Look, if you’re someone who thrives on cinematic experiences that push you to the edge of your emotional limits, The Coffee Table is your next must-watch. It’s a masterclass in sustained tension and creeping dread. But if you prefer your movies with a clear boundary between comedy and horror, or if the idea of a baby’s gruesome death makes you queasy (I mean, let’s be honest – it should make us all extraordinarily queasy), then steer clear.

This film is a gut-wrenching exploration of the fragility of happiness and the catastrophic potential of mundane decisions. It’s not just a movie; it’s a challenge to your mental fortitude. Proceed with caution, but if you dare, The Coffee Table promises a cinematic experience you won’t soon forget – no matter how hard you try.

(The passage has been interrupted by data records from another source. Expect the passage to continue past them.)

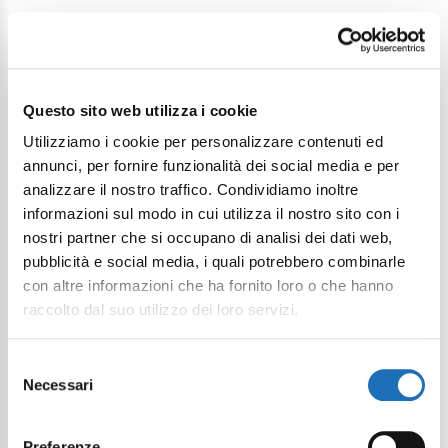
Questo sito web utilizza i cookie
Continua a esplorare
Utilizziamo i cookie per personalizzare contenuti ed
annunci, per fornire funzionalità dei social media e per
Il tuo viaggio digitale dentro Cesenatico
analizzare il nostro traffico. Condividiamo inoltre
informazioni sul modo in cui utilizza il nostro sito con i
nostri partner che si occupano di analisi dei dati web,
pubblicità e social media, i quali potrebbero combinarle
con altre informazioni che ha fornito loro o che hanno
raccolto dal suo utilizzo dei loro servizi.
Selezione
Necessari
del
consenso
Preferenze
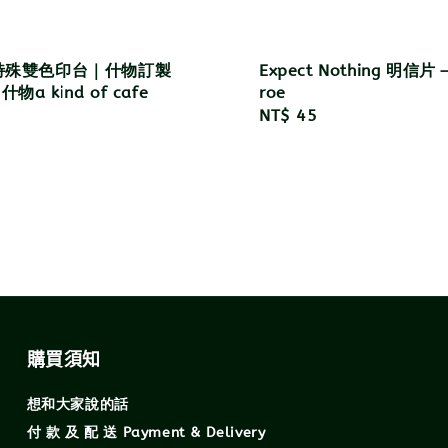
 特殊雙色印台｜什物訂製
Expect Nothing 明信片
物a kind of cafe
roe
r
Regular
NT$ 45
price
購買須知
想和大家說的話
付 款 及 配 送 Payment & Delivery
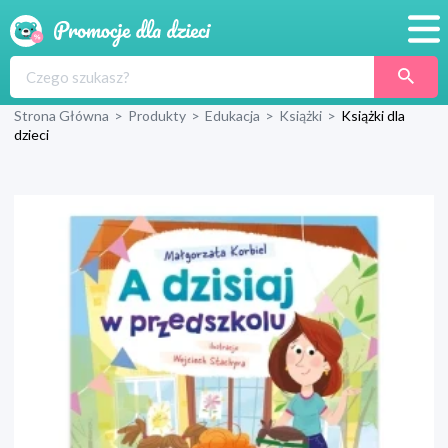
Promocje
Strona Główna
>
Produkty
>
Edukacja
>
Książki
>
Książki dla
Produkty
dzieci
Sklepy
Blog
Wyprawka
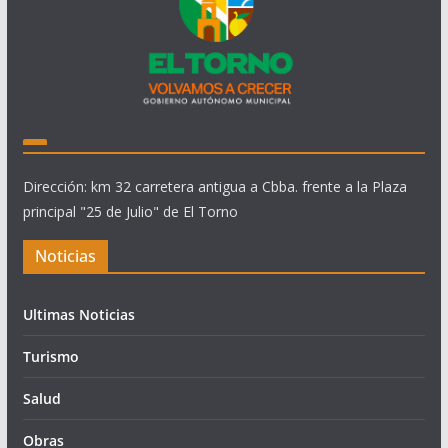
Dirección: km 32 carretera antigua a Cbba. frente a la Plaza
principal "25 de Julio" de El Torno
Noticias
Ultimas Noticias
Turismo
Salud
Obras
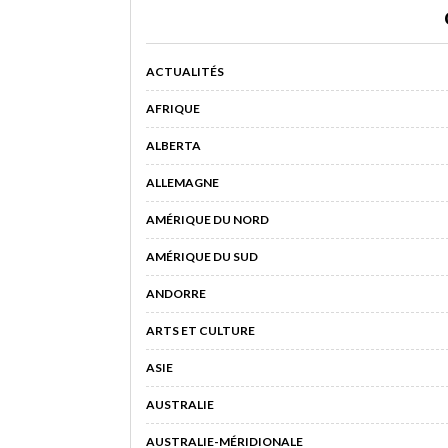
ACTUALITÉS
AFRIQUE
ALBERTA
ALLEMAGNE
AMÉRIQUE DU NORD
AMÉRIQUE DU SUD
ANDORRE
ARTS ET CULTURE
ASIE
AUSTRALIE
AUSTRALIE-MÉRIDIONALE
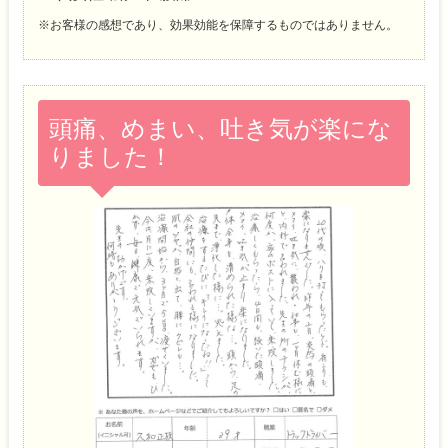
※お客様の感想であり、効果効能を保障するものではありません。
頭痛、めまい、吐き気が楽にな
りました！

My Own Personal Take on The Coffee Table

It was DIFFERENT. And different is usually good in my book. It’s an international film… awesome. It’s a super clever, if harsh, premise. It’s got some good acting from a totally unknown cast of characters. The movie is directed and co-written by Caye Casas. And it’s obviously inspired. Personally? I didn’t mind the gore of it, which, there wasn’t much? I mean, now I feel like I am Satan… YES, IT’S GRUESOME… but the blood of the story is confined to the opening really. I mean, other than the suicides. OHMYGoOsh! Just stop interrupting me! Okay, yes, we should all hate this movie. But I’m going to bet that most of the readers of this particular blog? Will probably enjoy it. Just saying… you guys are all just as evil and horrible as me. So congrats. So, all that to say, I thought it was pretty inspired. Kinda like a really dark Black Mirror episode. And so, with that last sentence, the rest of it should be obvious. Of course we are all going to love it.